◆ Study material:
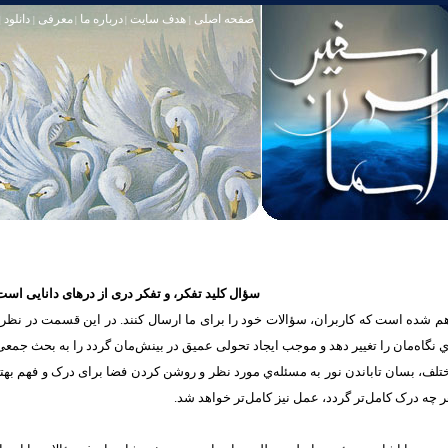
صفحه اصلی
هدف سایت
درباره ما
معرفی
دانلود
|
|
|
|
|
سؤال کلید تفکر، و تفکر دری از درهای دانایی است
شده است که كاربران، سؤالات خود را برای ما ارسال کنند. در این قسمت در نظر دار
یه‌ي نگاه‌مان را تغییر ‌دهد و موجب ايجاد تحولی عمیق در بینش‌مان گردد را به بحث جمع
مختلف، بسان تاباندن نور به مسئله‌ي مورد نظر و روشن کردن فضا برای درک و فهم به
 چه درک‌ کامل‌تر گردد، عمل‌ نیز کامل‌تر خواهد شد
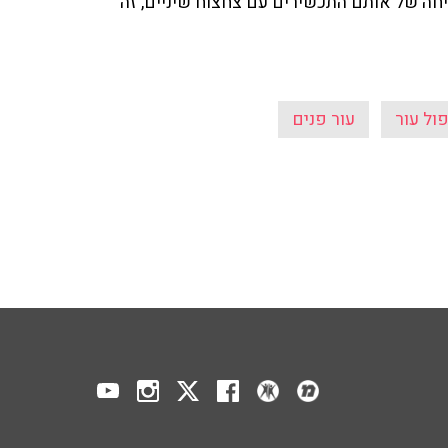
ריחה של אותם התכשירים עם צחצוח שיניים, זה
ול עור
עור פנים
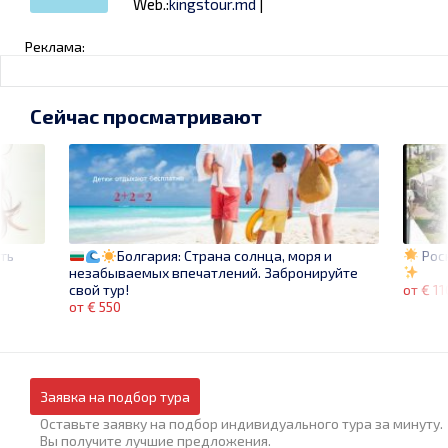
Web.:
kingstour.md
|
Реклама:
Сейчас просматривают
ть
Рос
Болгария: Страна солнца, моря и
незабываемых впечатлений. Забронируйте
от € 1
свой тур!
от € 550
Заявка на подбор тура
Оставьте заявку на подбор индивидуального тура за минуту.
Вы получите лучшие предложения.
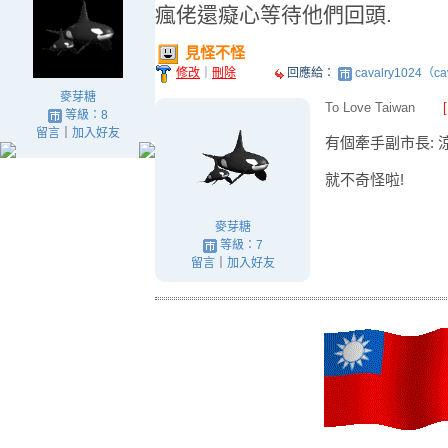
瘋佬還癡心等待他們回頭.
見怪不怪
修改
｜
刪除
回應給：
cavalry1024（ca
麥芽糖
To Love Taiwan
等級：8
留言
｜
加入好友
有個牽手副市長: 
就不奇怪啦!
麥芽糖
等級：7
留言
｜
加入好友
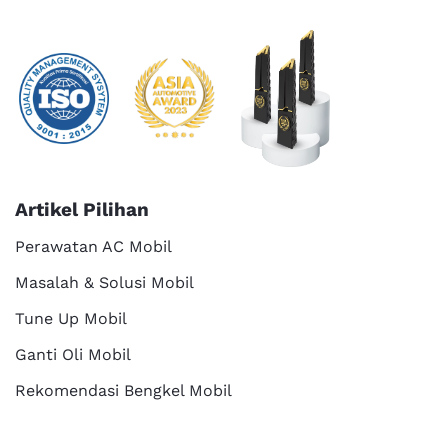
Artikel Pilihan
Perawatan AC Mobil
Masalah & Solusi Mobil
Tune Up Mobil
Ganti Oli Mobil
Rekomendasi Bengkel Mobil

◆ What is needed: Would you please copy each line of the listing that contains the word "подбор"?

◆ Your solution:
Заявка на подбор тура
Оставьте заявку на подбор индивидуального тура за минуту.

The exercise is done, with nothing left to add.